Workshop tersebut diikuti sebanyak 30 peserta yang terdiri dari perwakilan Sekolah Luar Biasa (SLB), komunitas difabel, relawan, pendamping, pelajar, serta masyarakat yang memiliki kepedulian terhadap isu disabilitas dan kemanusiaan. Kegiatan ini bertujuan memperkuat kemampuan pendamping dalam menghadapi situasi darurat yang melibatkan kelompok rentan.

Ketua panitia, Danang Baskhoro Adhi, menjelaskan bahwa para peserta sebelumnya telah memiliki pengalaman dalam mendampingi penyandang disabilitas, baik di lingkungan keluarga maupun komunitas. Melalui pelatihan ini, PMI memberikan tambahan keterampilan agar mereka lebih siap memberikan pertolongan dalam kondisi darurat.

“Jadi kita ingin meningkatkan kapasitas dari teman-teman pendamping, karena sebelumnya mereka sudah berproses dalam mendampingi difabel,” ujarnya.

Ia menambahkan, keterampilan pertolongan pertama menjadi penting agar para pendamping mampu memberikan bantuan ketika terjadi keadaan darurat, seperti bencana atau kecelakaan di lingkungan sekitar. Bahkan, diharapkan penyandang disabilitas juga memiliki kemampuan dasar untuk menolong diri sendiri maupun orang lain.
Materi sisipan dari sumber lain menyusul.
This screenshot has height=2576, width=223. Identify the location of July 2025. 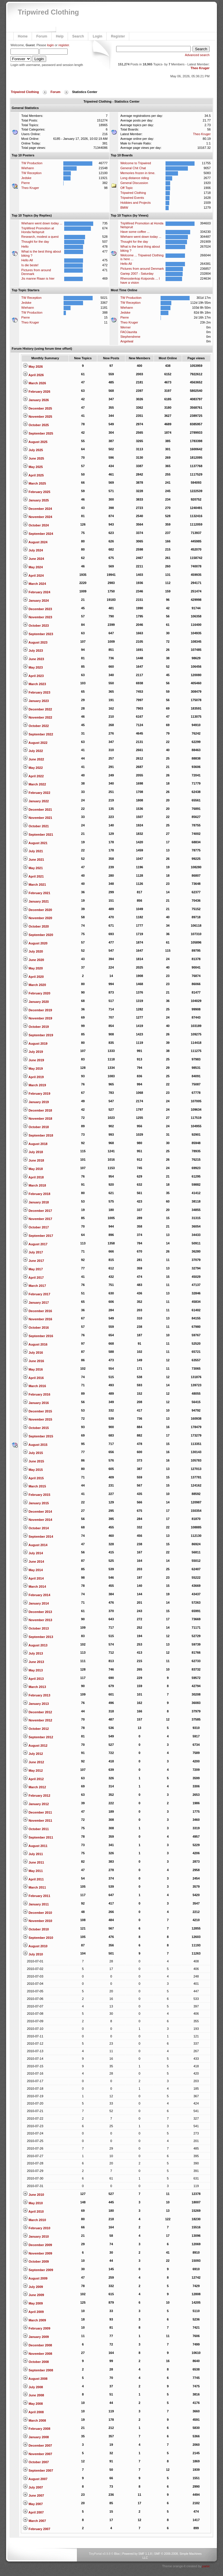
(33, 450). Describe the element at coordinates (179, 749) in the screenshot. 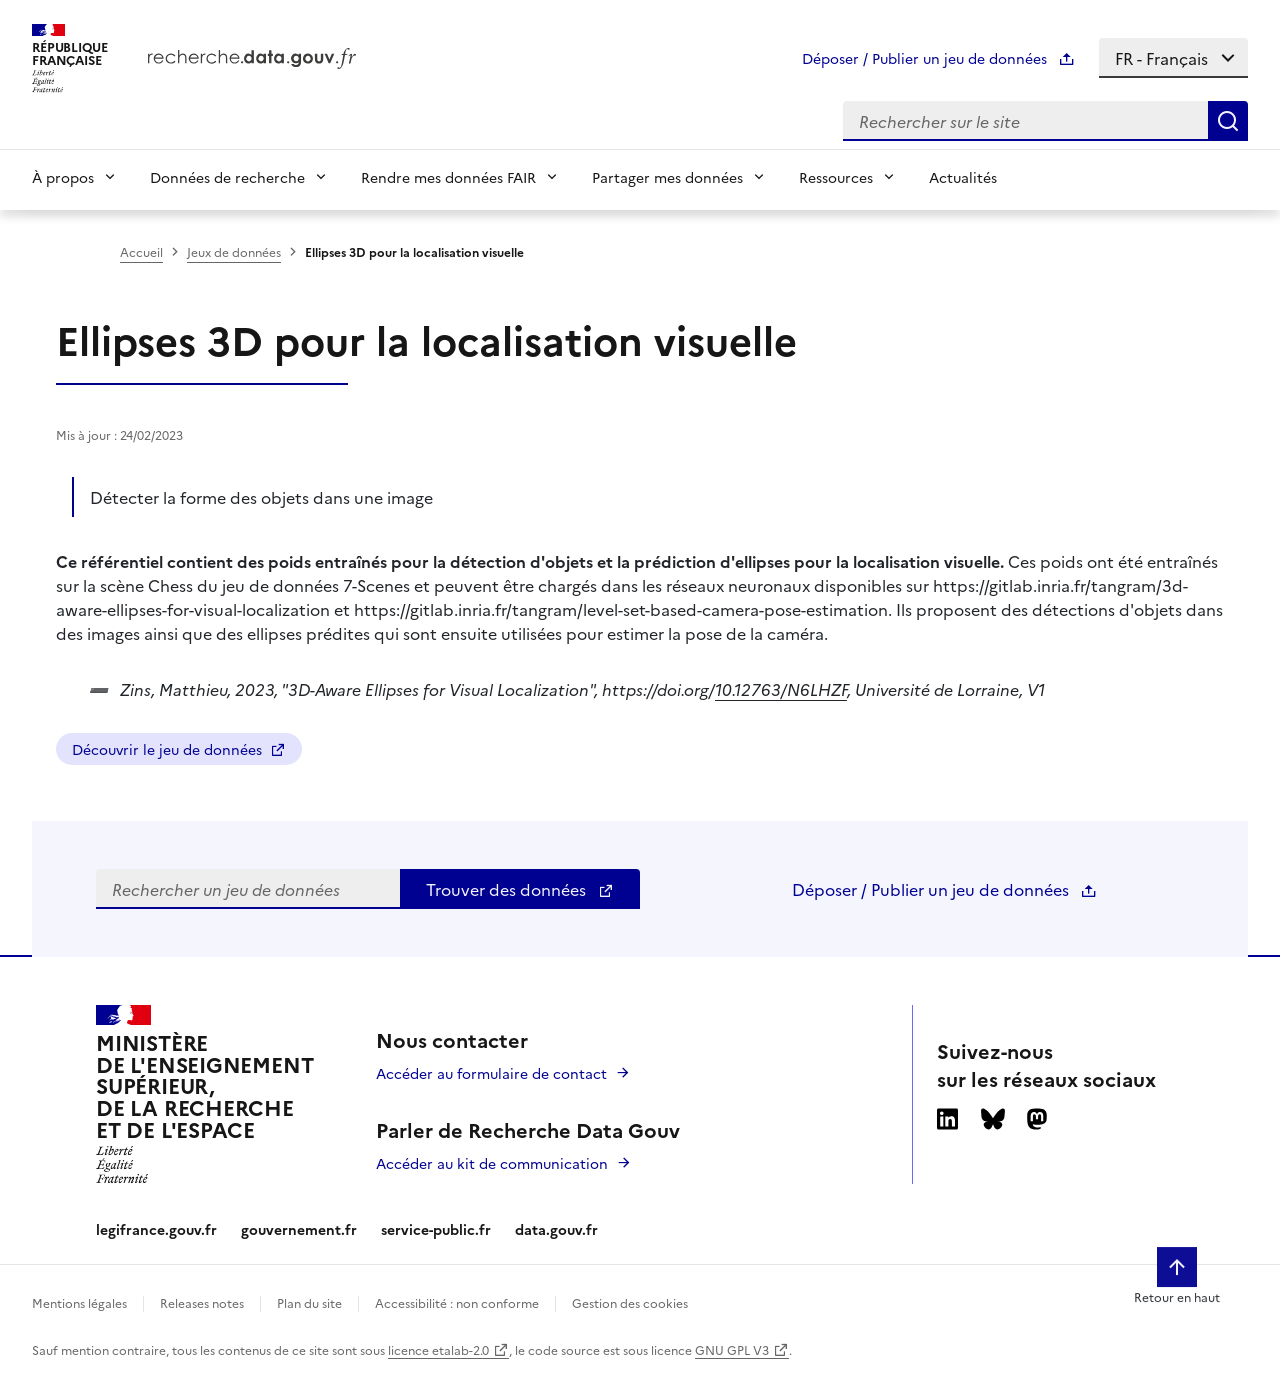

I see `Découvrir le jeu de données` at that location.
Menurutnya, pemahaman tentang pertolongan pertama merupakan hak setiap warga negara dan perlu disosialisasikan secara luas, termasuk kepada kelompok difabel dan pendampingnya. Selain itu, pelatihan ini juga mencakup aspek perlindungan kelompok rentan, baik dari sisi fisik, sosial, maupun lingkungan yang aman dan inklusif.

Ketua Bidang Pelayanan Kesehatan dan Sosial PMI Kota Semarang, dr. RP Uva Utomo, menyampaikan bahwa kegiatan ini juga menjadi bagian dari sosialisasi Bulan Dana PMI 2026 yang mengusung tema “Humanity for Elderly and People With Disabilities”. Melalui tema tersebut, PMI ingin menegaskan komitmennya dalam menjunjung tinggi nilai-nilai kemanusiaan, khususnya bagi lansia dan penyandang disabilitas.
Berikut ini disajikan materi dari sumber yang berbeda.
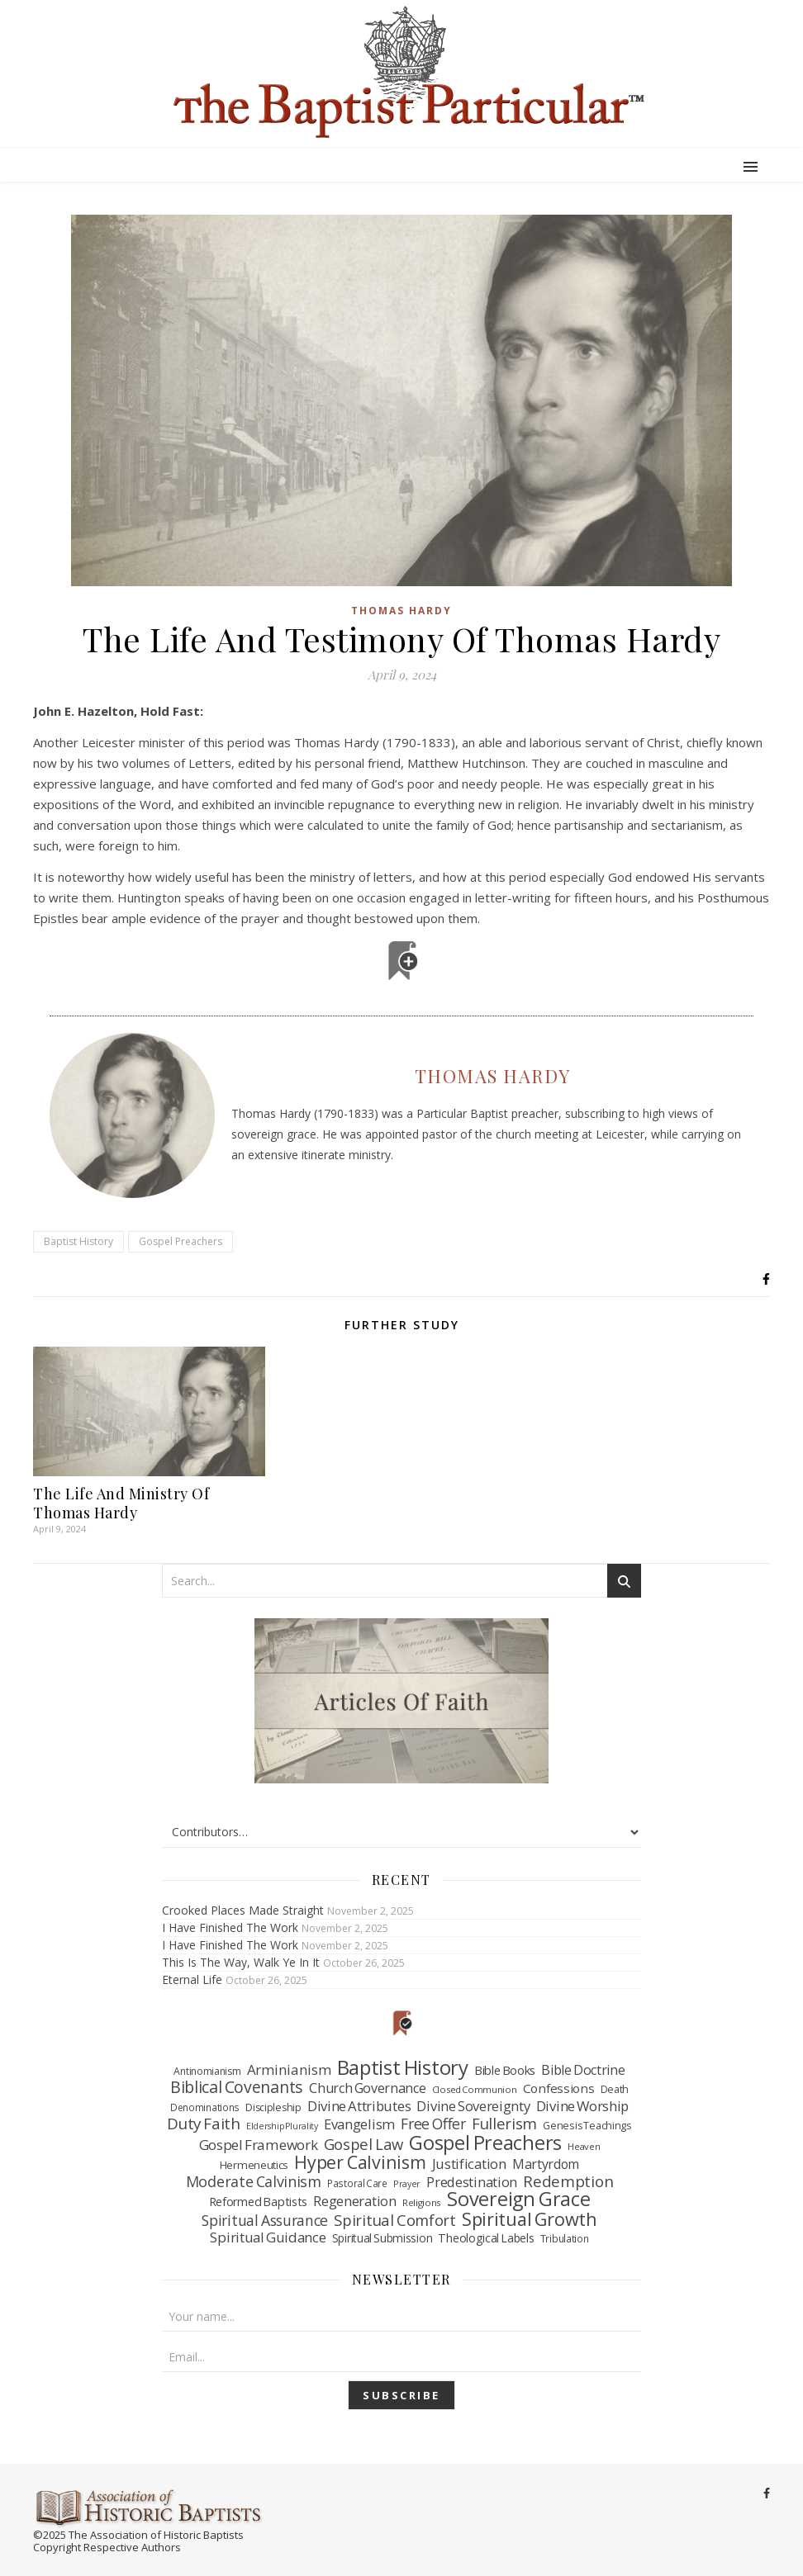 The image size is (803, 2576). What do you see at coordinates (241, 1962) in the screenshot?
I see `This Is The Way, Walk Ye In It` at bounding box center [241, 1962].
Ia menambahkan, pelatihan ini difokuskan pada peningkatan kemampuan pendamping agar mampu memberikan pertolongan secara tepat, baik untuk diri sendiri maupun orang lain di sekitarnya, terutama dalam kondisi darurat.
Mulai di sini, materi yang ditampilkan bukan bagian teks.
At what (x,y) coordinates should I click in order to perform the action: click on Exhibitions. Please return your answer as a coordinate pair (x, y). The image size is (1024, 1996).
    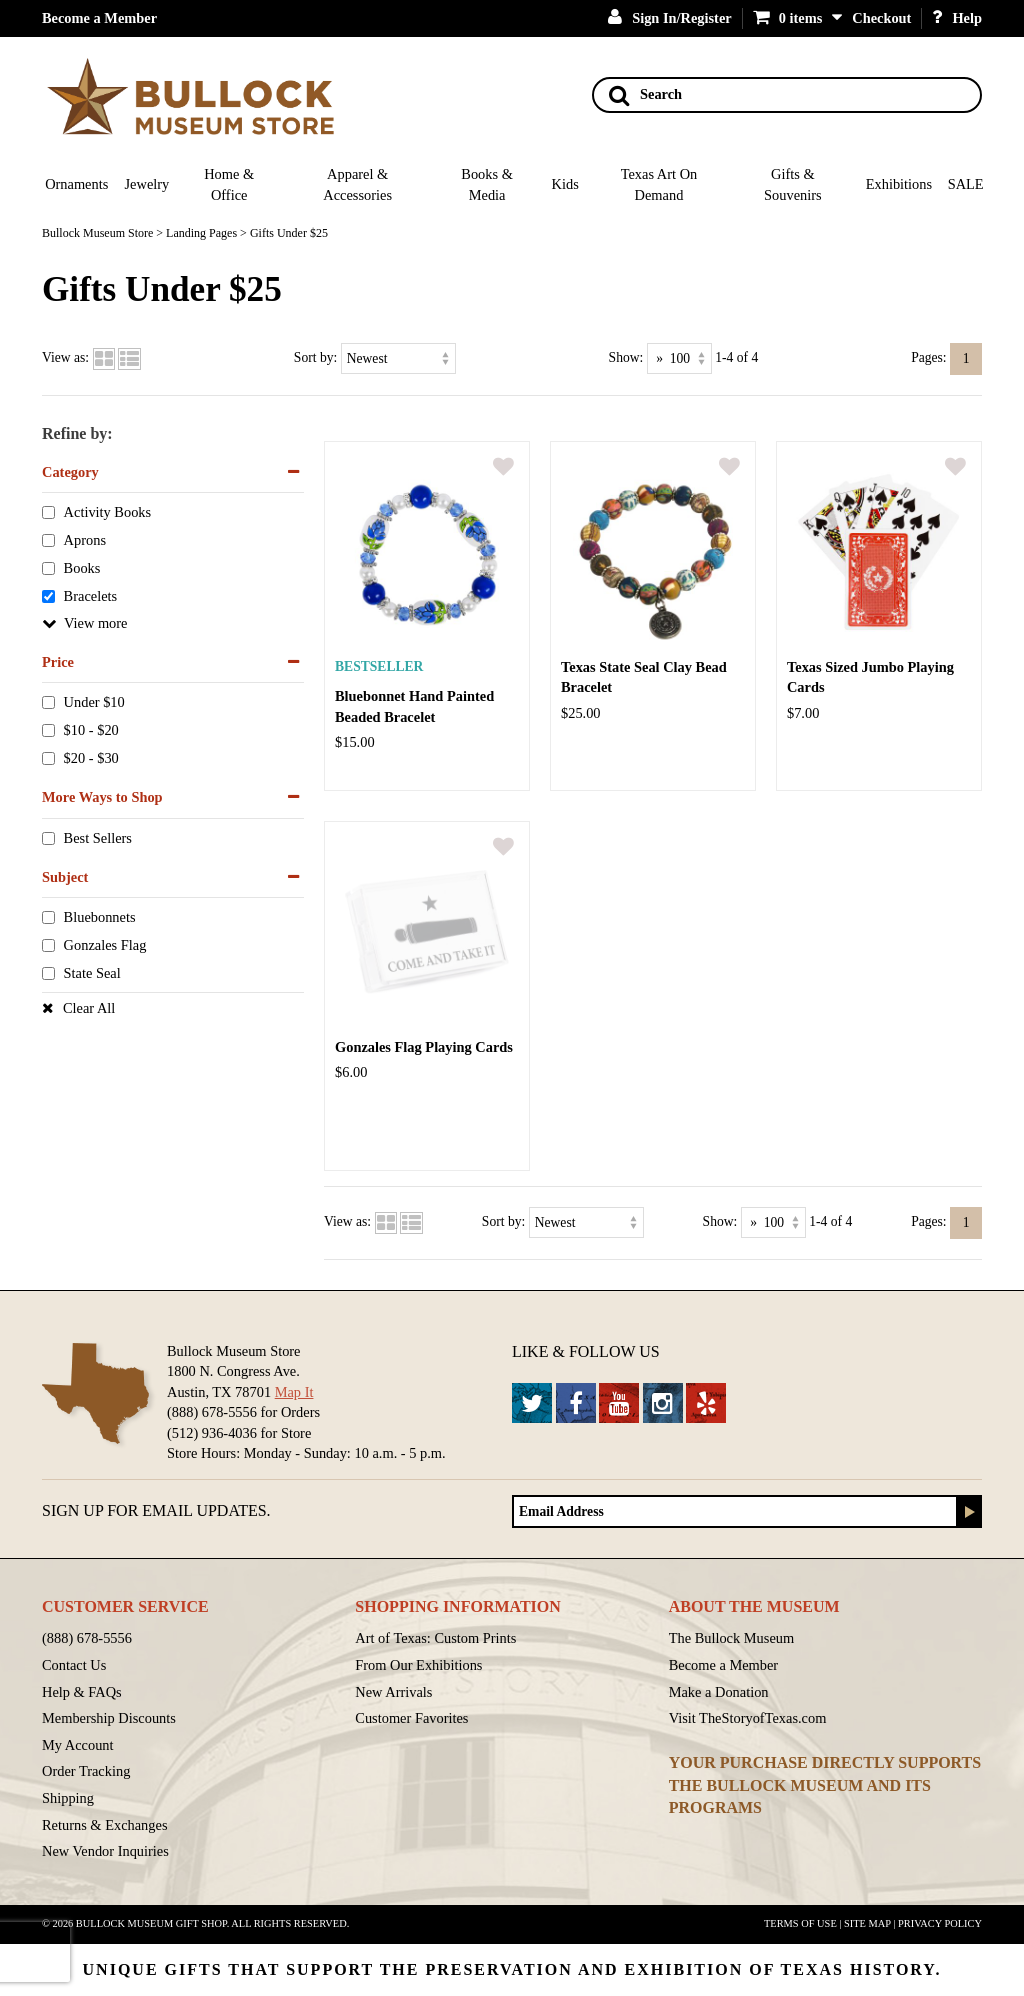
    Looking at the image, I should click on (899, 184).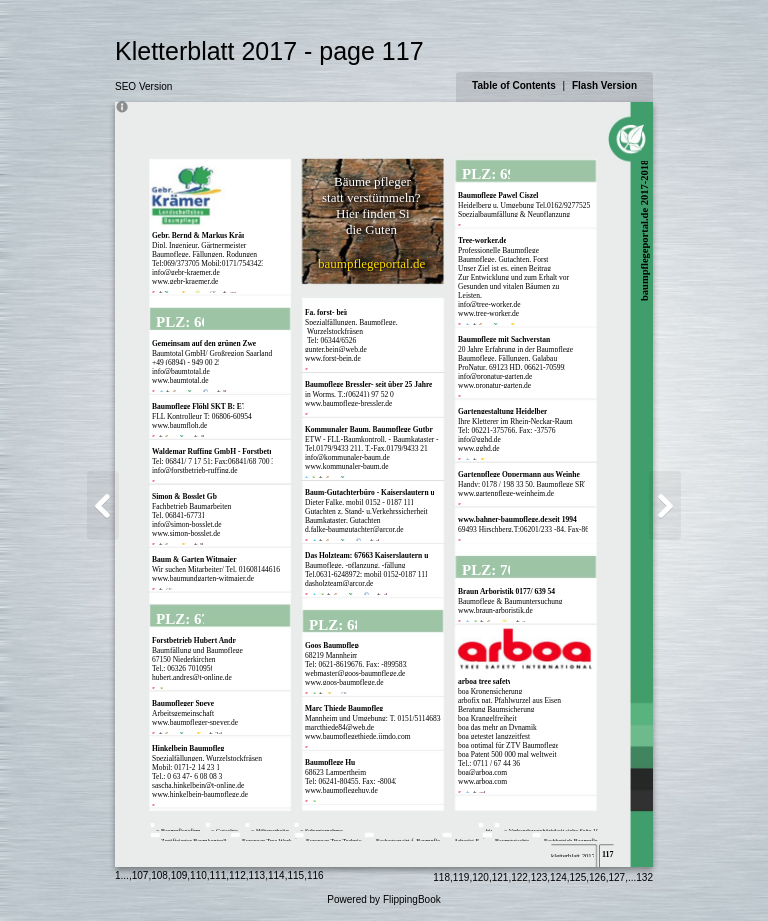 This screenshot has width=768, height=921. Describe the element at coordinates (480, 877) in the screenshot. I see `120` at that location.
“Harapannya, ke depan para pendamping dan komunitas difabel bisa lebih mandiri dan siap menghadapi situasi kedaruratan,” jelasnya.

Direktur Politeknik Bina Trada, Mugiyanto, menyambut baik kolaborasi tersebut sebagai bagian dari implementasi Tridharma Perguruan Tinggi, khususnya dalam pengabdian kepada masyarakat. Ia berharap kegiatan serupa dapat terus dilakukan dan memberikan manfaat nyata bagi masyarakat luas, terutama komunitas difabel.

Melalui kegiatan ini, PMI Kota Semarang berharap terbangun sistem pendampingan yang lebih inklusif dan responsif terhadap kebutuhan kelompok rentan, sehingga mampu meningkatkan keselamatan dan kemandirian penyandang disabilitas dalam berbagai situasi.